Anything that was not a superhero book. I loved crime comics. I love horror comics. I love a little bit of Western, but mostly crime, horror, and science fiction. I sucked up so much of that. Everything I could get my hands on. Reaching back into the reprints of EC Comics, the high watermark for horror and science fiction back in the ’50s. In fact, EC Comics is the reason why they banned horror comics in the state of New York. To this day, you can not make a horror comic book in the state of New York because of EC comics.
I had no idea.
It was the social commentary that they were bringing to books. I mean these books are for kids. They’re really not. You read them today and you’re like, “This is some sophisticated stuff.” With the social commentary, they were railing on communism, racism, sexism, and all kinds of stuff were folded into their sci-fi and their horror. They got the attention of the government. [Laughs]
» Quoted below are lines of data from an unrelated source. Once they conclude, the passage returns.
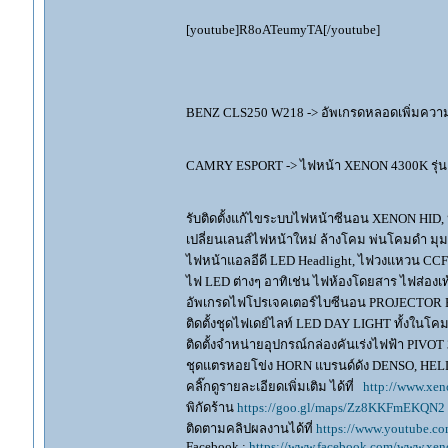
[youtube]R8oATeumyTA[/youtube]
BENZ CLS250 W218 -> อัพเกรดหลอดเพิ่มความส
CAMRY ESPORT -> ไฟหน้า XENON 4300K รุ
รับติดตั้งแก้ไขระบบไฟหน้าซีนอน XENON HID,
เปลี่ยนเลนส์ไฟหน้าใหม่ ล้างโคม พ่นโคมดำ มุ
ไฟหน้าแอลอีดี LED Headlight, ไฟวงแหวน CCFL
ไฟ LED ต่างๆ อาทิเช่น ไฟห้องโดยสาร ไฟส่องเท้
อัพเกรดไฟโปรเจคเตอร์ไบซีนอน PROJECTOR B
ติดตั้งชุดไฟเดย์ไลท์ LED DAY LIGHT ทั้งใน
ติดตั้งจำหน่ายอุปกรณ์กล่องคันเร่งไฟฟ้า P
ชุดแตรหอยโข่ง HORN แบรนด์ดัง DENSO, HE
คลิ๊กดูรายละเอียดเพิ่มเติม ได้ที่
http://www.xen
พิกัดร้าน
https://goo.gl/maps/Zz8KKFmEKQN2
ติดตามคลิปผลงานได้ที่
https://www.youtube.c
Facebook :
https://www.facebook.com/www.xeno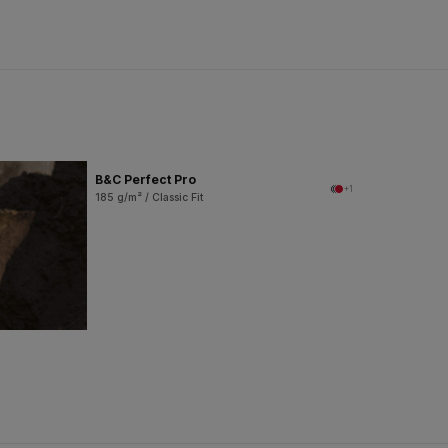
B&C Perfect Pro
+1
185 g/m² / Classic Fit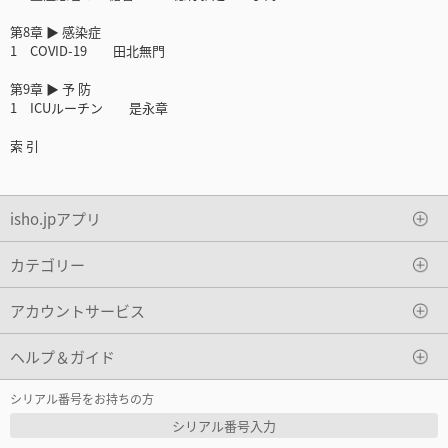
第8章 ▶ 感染症
1 COVID-19 田北無門
第9章 ▶ 予 防
1 ICUルーチン 是永章
索 引
isho.jpアプリ
カテゴリー
アカウントサービス
ヘルプ＆ガイド
シリアル番号をお持ちの方
シリアル番号入力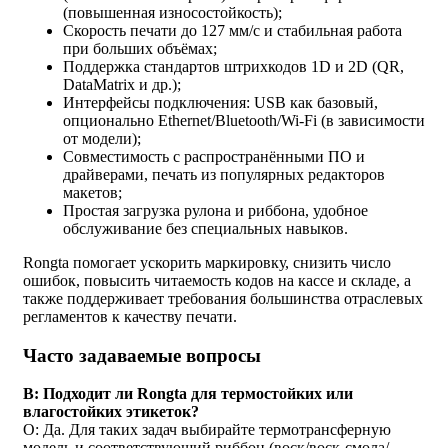
(повышенная износостойкость);
Скорость печати до 127 мм/с и стабильная работа
при больших объёмах;
Поддержка стандартов штрихкодов 1D и 2D (QR,
DataMatrix и др.);
Интерфейсы подключения: USB как базовый,
опционально Ethernet/Bluetooth/Wi-Fi (в зависимости
от модели);
Совместимость с распространёнными ПО и
драйверами, печать из популярных редакторов
макетов;
Простая загрузка рулона и риббона, удобное
обслуживание без специальных навыков.
Rongta помогает ускорить маркировку, снизить число
ошибок, повысить читаемость кодов на кассе и складе, а
также поддерживает требования большинства отраслевых
регламентов к качеству печати.
Часто задаваемые вопросы
В: Подходит ли Rongta для термостойких или
влагостойких этикеток?
О: Да. Для таких задач выбирайте термотрансферную
модель и соответствующий риббон (воск/воск-смола/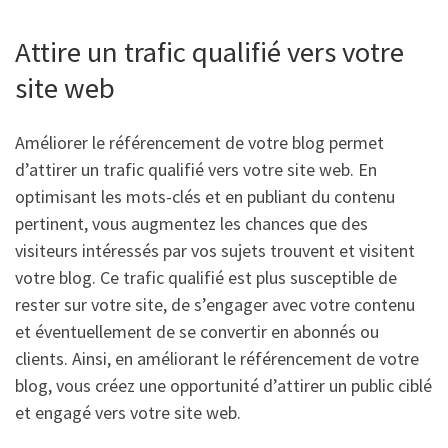
Attire un trafic qualifié vers votre
site web
Améliorer le référencement de votre blog permet
d’attirer un trafic qualifié vers votre site web. En
optimisant les mots-clés et en publiant du contenu
pertinent, vous augmentez les chances que des
visiteurs intéressés par vos sujets trouvent et visitent
votre blog. Ce trafic qualifié est plus susceptible de
rester sur votre site, de s’engager avec votre contenu
et éventuellement de se convertir en abonnés ou
clients. Ainsi, en améliorant le référencement de votre
blog, vous créez une opportunité d’attirer un public ciblé
et engagé vers votre site web.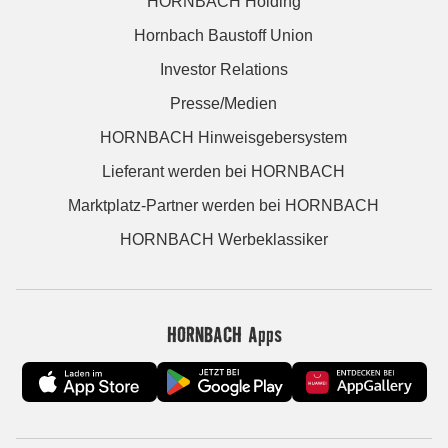
HORNBACH Holding
Hornbach Baustoff Union
Investor Relations
Presse/Medien
HORNBACH Hinweisgebersystem
Lieferant werden bei HORNBACH
Marktplatz-Partner werden bei HORNBACH
HORNBACH Werbeklassiker
HORNBACH Apps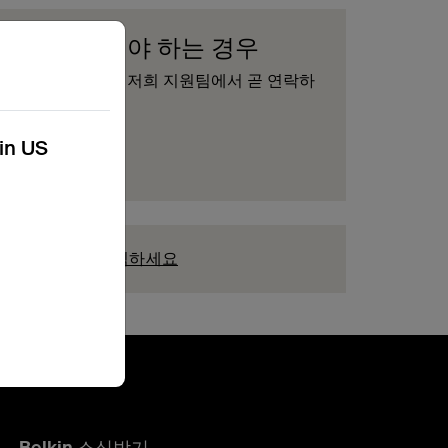
제품을 교체해야 하는 경우
양식을 작성하시면 저희 지원팀에서 곧 연락하
리겠습니다.
kin US
청 제출
우
지금 여기를 클릭하세요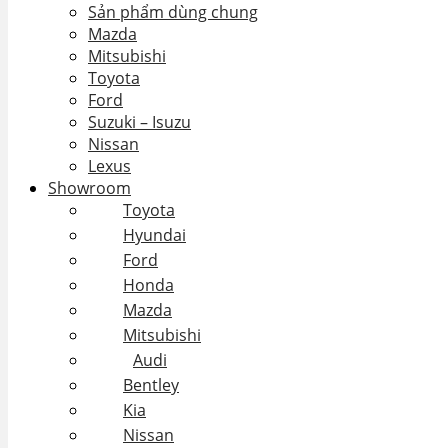
Sản phẩm dùng chung
Mazda
Mitsubishi
Toyota
Ford
Suzuki – Isuzu
Nissan
Lexus
Showroom
Toyota
Hyundai
Ford
Honda
Mazda
Mitsubishi
Audi
Bentley
Kia
Nissan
Your career spans multiple decades, and you have worked with so many different auteurs. I saw Boogie Nights celebrated its 25th anniversary on October 10. What do you remember from that experience? What was your biggest takeaway?
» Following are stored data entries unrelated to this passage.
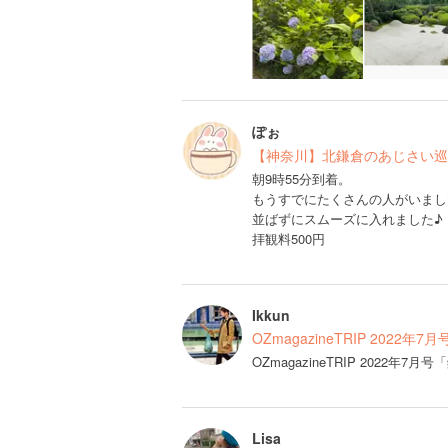
ぽぉ
【神奈川】北鎌倉のあじさい巡
朝9時55分到着。
もうすでにたくさんの人がいまし
並ばずにスムーズに入れました♪
拝観料500円
Ikkun
OZmagazineTRIP 2022
OZmagazineTRIP 2022
Lisa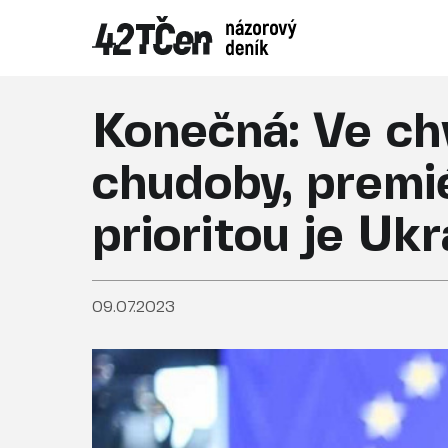
Konečná: Ve chv
chudoby, premié
prioritou je Ukr
09.07.2023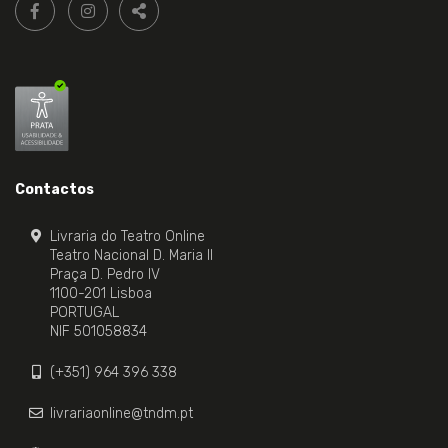
FACEBOOK LIVRARIA DO TEATRO ONLINE.
INSTAGRAM LIVRARIA DO TEATRO ONLINE.
nos:
PARTILHAR
Contactos
Livraria do Teatro Online
Teatro Nacional D. Maria II
Praça D. Pedro IV
1100-201 Lisboa
PORTUGAL
NIF 501058834
(+351) 964 396 338
livrariaonline@tndm.pt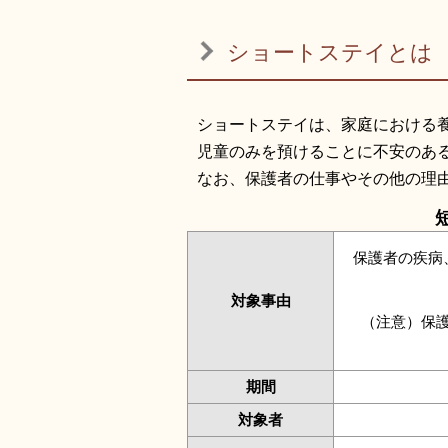
ショートステイとは
ショートステイは、家庭における
児童のみを預けることに不安のあ
なお、保護者の仕事やその他の理
保護者の疾病
対象事由
（注意）保
期間
対象者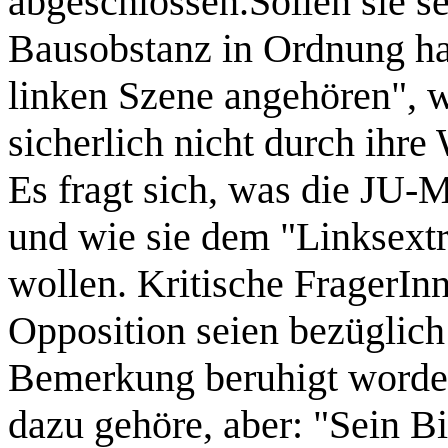
abgeschlossen.Sollen sie s
Bausobstanz in Ordnung hal
linken Szene angehören", 
sicherlich nicht durch ihr
Es fragt sich, was die JU-M
und wie sie dem "Linksex
wollen. Kritische FragerIn
Opposition seien bezüglic
Bemerkung beruhigt worden
dazu gehöre, aber: "Sein Bi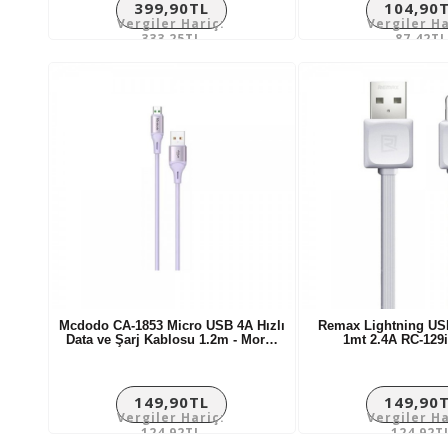
399,90TL
104,90
Vergiler Hariç:
Vergiler Ha
333,25TL
87,42TL
Mcdodo CA-1853 Micro USB 4A Hızlı
Remax Lightning US
Data ve Şarj Kablosu 1.2m - Mor…
1mt 2.4A RC-129
149,90TL
149,90
Vergiler Hariç:
Vergiler Ha
124,92TL
124,92T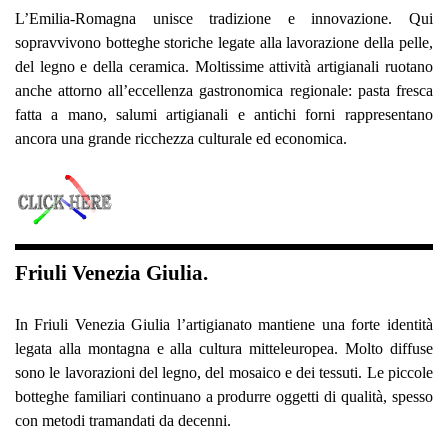
L’Emilia-Romagna unisce tradizione e innovazione. Qui
sopravvivono botteghe storiche legate alla lavorazione della pelle,
del legno e della ceramica. Moltissime attività artigianali ruotano
anche attorno all’eccellenza gastronomica regionale: pasta fresca
fatta a mano, salumi artigianali e antichi forni rappresentano
ancora una grande ricchezza culturale ed economica.
Friuli Venezia Giulia.
In Friuli Venezia Giulia l’artigianato mantiene una forte identità
legata alla montagna e alla cultura mitteleuropea. Molto diffuse
sono le lavorazioni del legno, del mosaico e dei tessuti. Le piccole
botteghe familiari continuano a produrre oggetti di qualità, spesso
con metodi tramandati da decenni.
We were young. It was a lot of our first jobs. It was early in our careers. My takeaway was hanging out with Burt Reynolds. We were all in this house doing that really long Steadicam shot through the house where William H. Macy blows his brains out at the end of it. In between these setups, which were really long and complicated, Burt Reynolds would sit in a big chair. I just remember all the young actors literally sitting on the floor and him telling stories about what it was like to be an actor in the ’50s, running around in New York, auditioning, [and] getting confused with Marlon Brando.
They really looked alike back in the day. You look at a picture of a young Burt Reynolds and you can say, “Yeah, I could see that.” Acting is an oral tradition. It’s passed on from ear to mouth, mouth to ear. It’s passed on from one actor to another. That’s really the only way you can really learn what you’re doing. Those experiences were really meaningful for me. They were cool.
Another film that has taken on a whole new meaning is 61* because of Aaron Judge breaking Maris’s record.
Isn’t that neat?
Yeah. I read that it was one of your favorite experiences shooting a film. Why was that film so special to you?
I had Reggie Smith teach me everything I needed to know about baseball and how to play Mickey Mantle – his swing, how he ran, the way he played, the way he threw. It wasn’t just learning baseball. It was learning “Mantle baseball.” That experience for me was a little bit like a father and a son. Reggie at one point said to me, “You know if your dad had started playing baseball with you when you were four or five years old, you might have been a player. You’ve got that thing that I can’t teach you.” That really meant a lot to me.
It’s way bigger than baseball. There’s a universe folded into that diamond and everything that goes on around it. It’s a very special game, and I see why people love it so much. That was just a great experience, playing baseball and shooting a movie. I love shooting movies and I always have. I love movies. I wanted to be a part of it since I was eight years old, and my dad took me to see Alien. I wanted to do it all my life. For me, every time I’m on set is pretty special. Getting to play baseball and make a movie was a unique experience. I don’t think I’ll ever have anything like it.
Slayers is now in theaters, on digital, and on demand.